REFLEXÃO

Em Jerusalém, nos arredores do Templo, adornada mulher encontrou um nazareno, de olhos fascinantes e lúcidos, de cabelos delicados e melancólico sorriso, e fixou-o estranhamente.
Arrebatada na onda de simpatia a irradiar-se dele, corrigiu as dobras da túnica muito alva, colocou no olhar indivisível expressão de doçura e, deixando perceber, nos meneios do corpo frágil, a visível paixão que a possuíra de súbito, abeirou-se do desconhecido e falou:

– Jovem, sua presença encheu-me o coração com deliciosos perfumes. Tenho felicidade ao teu dispor, em minha loja de essências finas.
Indicou extensa vila, cercada de rosas, à sombra de arvoredo acolhedor, e disse:

– Inúmeros peregrinos cansados buscam a procura do repouso que reconforta. Em minha primavera juvenil, encontraram o prazer que representa a coroa da vida. É que o lírio do vale não tem a carícia dos meus braços e a romã saborosa não possui o mel de meus lábios.

E continuou:

– Vem e vê! Dar-te-ei leito macio, tapetes dourados e vinho, acariciar-te-ei a fronte abatida e curar-te-ei o cansaço da viagem longa! Tenho a meu serviço músicos e dançarinas, exercitados em palácios ilustres!…
Ante a incompreensível mudez do viajor, tornou, súplice, depois de leve pausa:
– Jovem, por que não respondes? Descobri em teus olhos diferente chama e assim procedo por amar-te. Tenho sede de afeição que me complete a vida.
Atende! Atende!…

Ele parecia não perceber a vibração febril com que semelhantes palavras eram pronunciadas e, notando-lhe a expressão fisionômica indefinível, a vendedora de essências acrescentou um tanto agastada:

– Não virás?
Constrangido por aquele olhar esfogueado, o forasteiro apenas murmurou:
– Agora, não. Depois, no entanto, quem sabe?!…
A mulher cheia de enfeites, sentindo-se desprezada, prorrompeu em sarcasmos e partiu. Transcorridos dois anos, quando Jesus levantava paralíticos, quando venerável anciã pediu-lhe socorro para infeliz criatura, atanazada de sofrimento.

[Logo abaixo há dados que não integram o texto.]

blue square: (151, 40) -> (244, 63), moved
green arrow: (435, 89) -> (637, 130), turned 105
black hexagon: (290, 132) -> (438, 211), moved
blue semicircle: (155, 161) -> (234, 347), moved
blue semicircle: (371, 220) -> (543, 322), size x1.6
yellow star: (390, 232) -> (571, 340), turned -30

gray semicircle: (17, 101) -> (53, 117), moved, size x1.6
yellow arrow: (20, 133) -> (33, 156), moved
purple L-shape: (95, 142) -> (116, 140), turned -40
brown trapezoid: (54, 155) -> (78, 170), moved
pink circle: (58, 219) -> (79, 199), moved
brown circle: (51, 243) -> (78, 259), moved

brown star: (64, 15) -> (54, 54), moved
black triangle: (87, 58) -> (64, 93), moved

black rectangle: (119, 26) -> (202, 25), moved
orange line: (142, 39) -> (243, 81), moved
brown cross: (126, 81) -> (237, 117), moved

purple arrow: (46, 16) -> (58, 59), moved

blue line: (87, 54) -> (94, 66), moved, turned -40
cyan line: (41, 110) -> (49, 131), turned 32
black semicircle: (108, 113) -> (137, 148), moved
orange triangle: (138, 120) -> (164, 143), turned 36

O Mestre segui-a, sem hesitar. Num pardieiro denegrido, um corpo chagado exalava gemidos angustiosos. A disputada mercadora de aromas ali se encontrava carcomida de úlceras, de pele enegrecida e rosto disforme. Feridas sanguinolentas pontilhavam-lhe a carne.
Exceção dos olhos profundos e indagadores, nada mais lhe restava da feminilidade antiga. Era uma sombra leprosa, de que ninguém ousava aproximar. Fitou o Mestre e reconheceu-o. Era o mesmo mancebo nazareno, de porte sublime e atraente expressão.

O Cristo estendeu-lhe os braços, tocado de intraduzível ternura e convidou:
– Vem a mim, tu que sofres! Na casa de Meu Pai, nunca se extingue a esperança.
A interpelada quis recuar, conturbada de assombro, mas não conseguiu mover os próprios dedos, vencida de dor. O Mestre, porém, transbordando compaixão, posternou-se fraternal, e aconchegou-a, de manso…

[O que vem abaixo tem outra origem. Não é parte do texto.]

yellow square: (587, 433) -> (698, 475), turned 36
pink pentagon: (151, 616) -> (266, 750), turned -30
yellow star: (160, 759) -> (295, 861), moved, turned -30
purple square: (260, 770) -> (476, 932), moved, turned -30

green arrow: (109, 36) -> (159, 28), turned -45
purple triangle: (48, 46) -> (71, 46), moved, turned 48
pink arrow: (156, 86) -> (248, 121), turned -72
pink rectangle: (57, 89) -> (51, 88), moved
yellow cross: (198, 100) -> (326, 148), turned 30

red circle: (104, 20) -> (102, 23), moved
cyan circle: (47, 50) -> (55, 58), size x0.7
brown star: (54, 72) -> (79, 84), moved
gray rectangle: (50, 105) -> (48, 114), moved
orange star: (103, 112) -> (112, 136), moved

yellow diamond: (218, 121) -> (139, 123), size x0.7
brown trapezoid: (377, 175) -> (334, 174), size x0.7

A infeliz reuniu todas as forças que lhe sobravam e perguntou, em voz dorida:
– Tu?… O Messias Nazareno?… O Profeta que cura, reanima e alivia?! Que vieste fazer, junto de uma mulher tão miserável quanto eu? Ele, contudo, sorriu benevolente, retrucando apenas:
– Agora, venho satisfazer-te os apelos.

E, recordando-lhe as palavras do primeiro encontro, acentuou, compassivo:
– Descubro em teus olhos diferente chama e assim procedo por amar-te!